I made basically the same change on the non-mut version of that method too.

It would definitely be nice if that error message was nicer though.


  1. When using the "big" variant, which appears to be where the failures start ↩︎

  2. I think??? ↩︎

3 Likes

Thanks for figuring that out. But is it actually safer or sounder? Wacky pointer arithmetic is one of the things that I'd rather avoid, if possible. On the other hand, it is only in two functions (per set type), which reasonably well encapsulate the unsafe...

Actually, your pointer arithmetic isn't that wacky. It's just the conversions to u8 that make it look bad, and those conversions aren't needed.

1 Like

Oh yeah to be clear I am absolutely sure there are better ways to do that pointer math, I don't do that kind of thing very often in Rust.

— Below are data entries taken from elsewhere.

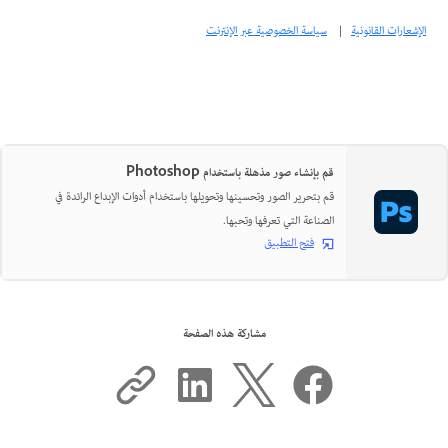
الإشعارات القانونية
|
سياسة الخصوصية عبر الإنترنت
قم بإنشاء صور مذهلة باستخدام Photoshop
قم بتحرير الصور وتحسينها وتحويلها باستخدام أدوات الإبداع الرائدة في
الصناعة التي تعرفها وتحبها.
فتح التطبيق
مشاركة هذه الصفحة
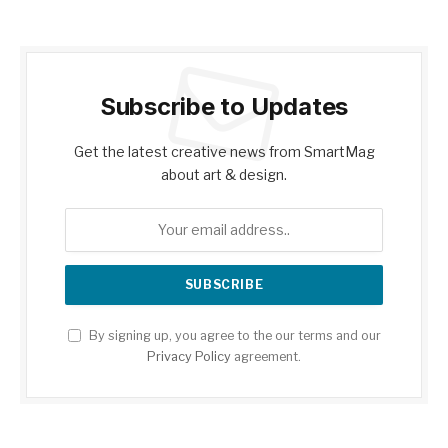
Subscribe to Updates
Get the latest creative news from SmartMag
about art & design.
By signing up, you agree to the our terms and our
Privacy Policy
agreement.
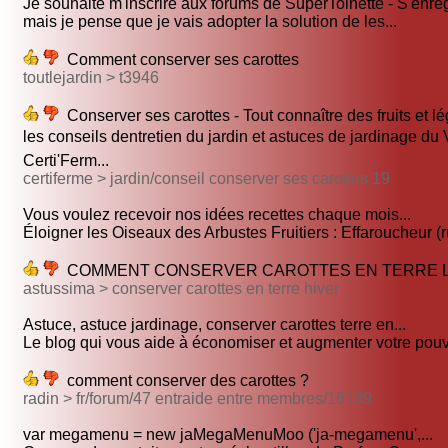
Je souhaite m'inscrire aux forums de SuperToinette - S'enregi
mais je pense que je vais adopter la solution de les...
Comment conserver ses carottes
toutlejardin > t3946
Conserver ses carottes - Tout connaître des fruits et 
les conseils dentretien du jardin et astuces de jardinage du 
Certi'Ferm...
certiferme > jardin/conseil conserver ses carottes 19
Vous voulez recevoir nos idées recettes chaque mois...
Éloigner les Oiseaux des Arbustes Fruitiers : Effaroucheur (r
COMMENT CONSERVER CAROTTES EN TERRE L
astussima > conserver carottes en terre hiver
Astuce, astuce jardinage, conserver carottes terre en...
Le blog qui vous aide à économiser et augmenter votre pouvo
comment conserver des carottes ?
radin > fr/forum/47 entraide entre membres/16189
var megamenu = new jaMegaMenuMoo ('ja-megamenu',...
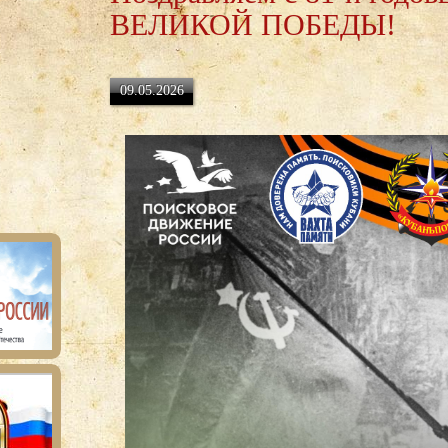
ВЕЛИКОЙ ПОБЕДЫ!
09.05.2026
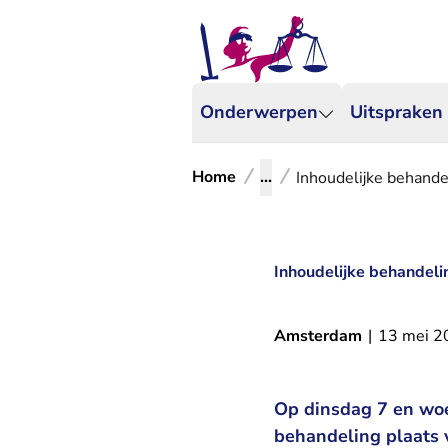
Onderwerpen
Uitspraken
Home
...
Inhoudelijke behande
Inhoudelijke behandelin
Amsterdam
|
13 mei 2
Op dinsdag 7 en woe
behandeling plaats v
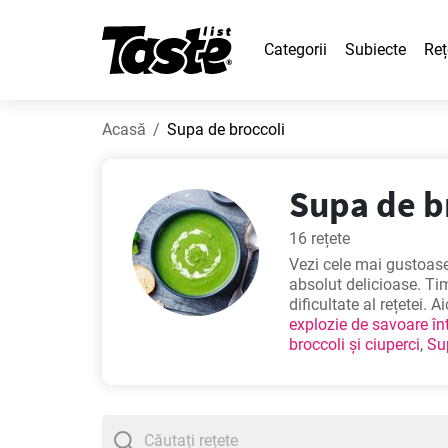
Categorii
Subiecte
Reț
Acasă
Supa de broccoli
Supa de br
16 rețete
Vezi cele mai gustoase 
absolut delicioase. Tim
dificultate al rețetei. A
explozie de savoare înt
broccoli și ciuperci
,
Su
Poftă bună!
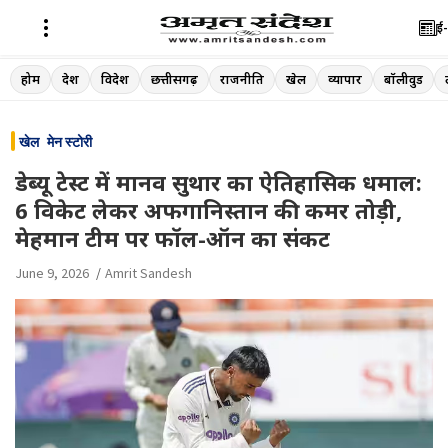
ई-
Skip
होम
देश
विदेश
छत्तीसगढ़
राजनीति
खेल
व्यापार
बॉलीवुड
to
content
खेल
मेन स्टोरी
डेब्यू टेस्ट में मानव सुथार का ऐतिहासिक धमाल:
6 विकेट लेकर अफगानिस्तान की कमर तोड़ी,
मेहमान टीम पर फॉल-ऑन का संकट
June 9, 2026
Amrit Sandesh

Is it more safe this way? Ehhh. Stacked borrows is an experiment at the moment, it isn't an official memory model for Rust. If stacked borrows are adopted as-is then your code would technically be unsound. That being said, I don't really think what you were doing is violating the primary principles stacked borrows are intended to enforce. [1]

I would probably open an issue asking whether this should be allowed, or if there's a better way to do this pattern that doesn't violate the current rules.


  1. but like I said I am not an expert on stacked borrows ↩︎

The arithmetic can be simplified using the std::mem::addr_of! macro.